Suppose we have a signed graph \(G = (V, E)\) where each node represents a member in a parliament. All members of the parliament will vote up (1) or down (0) on some measure. Every edge is annotated with either \(+\) or \(-\), indicating whether two members prefer to agree (\(+\)) or disagree (\(-\)) with each other on their positions. If you'd like, imagine that two members who are fighting prefer to disagree on their votes, while two strong friends prefer to agree on their votes. The goal of the fundamental cycle balancing problem is to assign each node a 0 / 1 label such that all of the edge constraints on agreement / disagreement are respected.

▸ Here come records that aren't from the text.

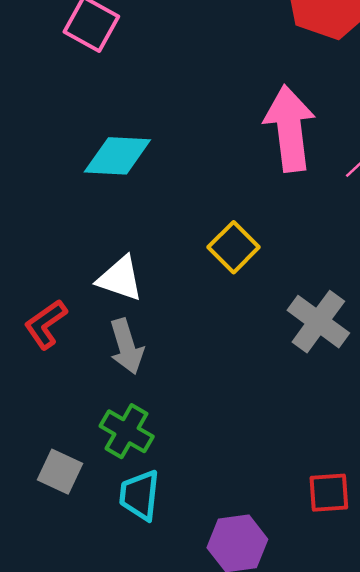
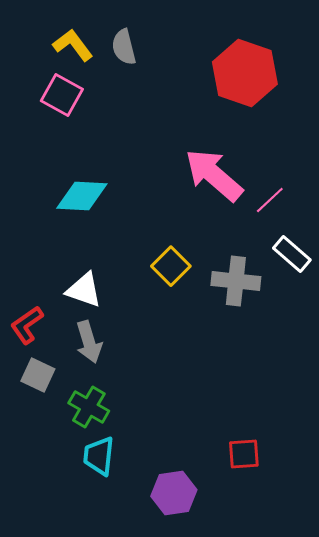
pink arrow: (290, 129) -> (214, 175), turned -42
gray cross: (318, 322) -> (236, 281), moved, turned -30
gray square: (60, 472) -> (38, 375), moved

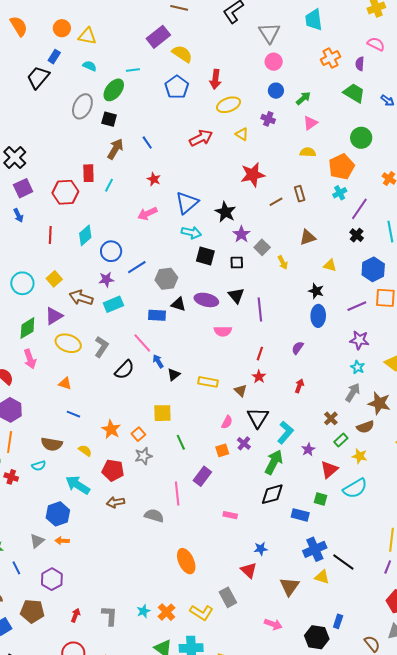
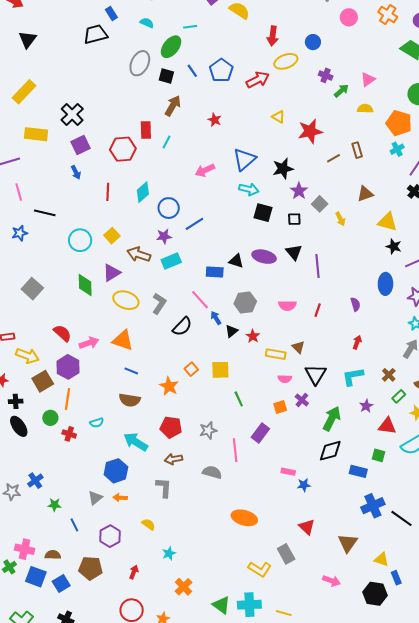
blue rectangle: (54, 57) -> (111, 13), turned -64
orange cross: (331, 58) -> (388, 14), turned -30
pink circle: (274, 62) -> (349, 17), moved
black trapezoid: (38, 77) -> (95, 34), turned 35
blue pentagon: (177, 87) -> (221, 70), moved
blue circle: (276, 91) -> (313, 42), moved
green arrow: (303, 98) -> (341, 91), moved
yellow triangle: (242, 134) -> (278, 117), moved
red arrow: (201, 138) -> (258, 80), moved
blue line: (147, 142) -> (192, 71), moved
orange pentagon: (341, 167) -> (399, 123), turned -30
red star: (154, 179) -> (215, 120), moved
black star: (225, 212) -> (283, 169), turned 30
yellow triangle: (330, 265) -> (388, 222), size x1.5
gray hexagon: (166, 279) -> (245, 303), moved
black star: (316, 291) -> (394, 246), moved
blue ellipse: (318, 316) -> (385, 284), moved
green diamond: (27, 328) -> (85, 285), turned -60
pink semicircle: (223, 331) -> (287, 306), moved
purple semicircle: (298, 348) -> (355, 304), turned 128
pink arrow: (30, 359) -> (89, 343), moved, turned -90
red star: (259, 377) -> (253, 336), moved
yellow rectangle: (208, 382) -> (276, 354), moved
orange triangle: (65, 383) -> (123, 340), size x1.6
pink semicircle: (227, 422) -> (285, 379), turned 64
cyan L-shape: (285, 432) -> (353, 377), moved, turned -140
orange square: (138, 434) -> (191, 369), moved
brown semicircle: (52, 444) -> (130, 400), moved
yellow semicircle: (85, 451) -> (149, 524), moved
gray star: (143, 456) -> (208, 430), moved
red triangle: (329, 470) -> (387, 426), turned 48
blue star: (261, 549) -> (304, 485), moved
orange ellipse: (186, 561) -> (244, 518), turned -50
yellow triangle: (322, 577) -> (381, 559), moved
cyan star: (143, 611) -> (169, 553), moved
orange cross: (166, 612) -> (183, 587), moved
gray L-shape: (110, 616) -> (164, 488), moved
blue rectangle: (338, 621) -> (396, 578), turned -40

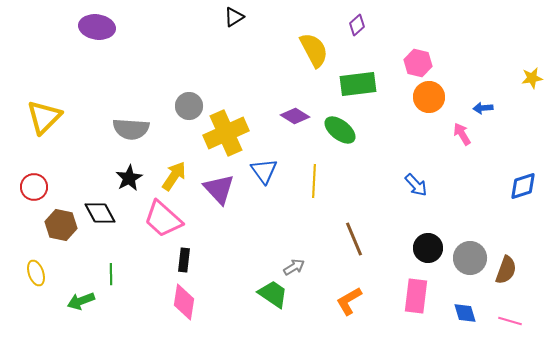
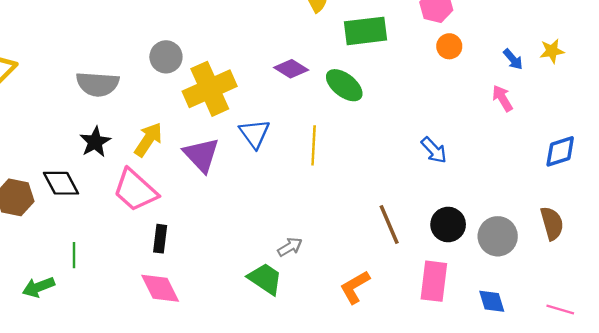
yellow star: (532, 78) -> (552, 51), moved
orange circle: (429, 97) -> (449, 46), size x0.7
blue arrow: (483, 108) -> (513, 59), turned -126
pink arrow: (462, 134) -> (502, 98), moved
brown line: (354, 239) -> (389, 224), moved
brown semicircle: (506, 270) -> (552, 223), moved, turned -36
pink diamond: (184, 302) -> (160, 288), turned -36
pink line: (510, 321) -> (560, 309), moved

Background on Cycle Balancing

We can easily construct graphs that are impossible to label without violating at least one edge constraint (consider a triangle graph with exactly one negative edge). In practice, we settle on minimizing the number of violated constraints. The minimum number of violated constraints for a signed graph (across all possible labellings) is called the frustration index. Finding the exact value of the frustration index turns out to be NP-hard. We define a balanced graph as a signed graph where all edge constraints are satisfied, so the frustration index is the minimum number of edges whose signs we must flip to obtain a balanced state.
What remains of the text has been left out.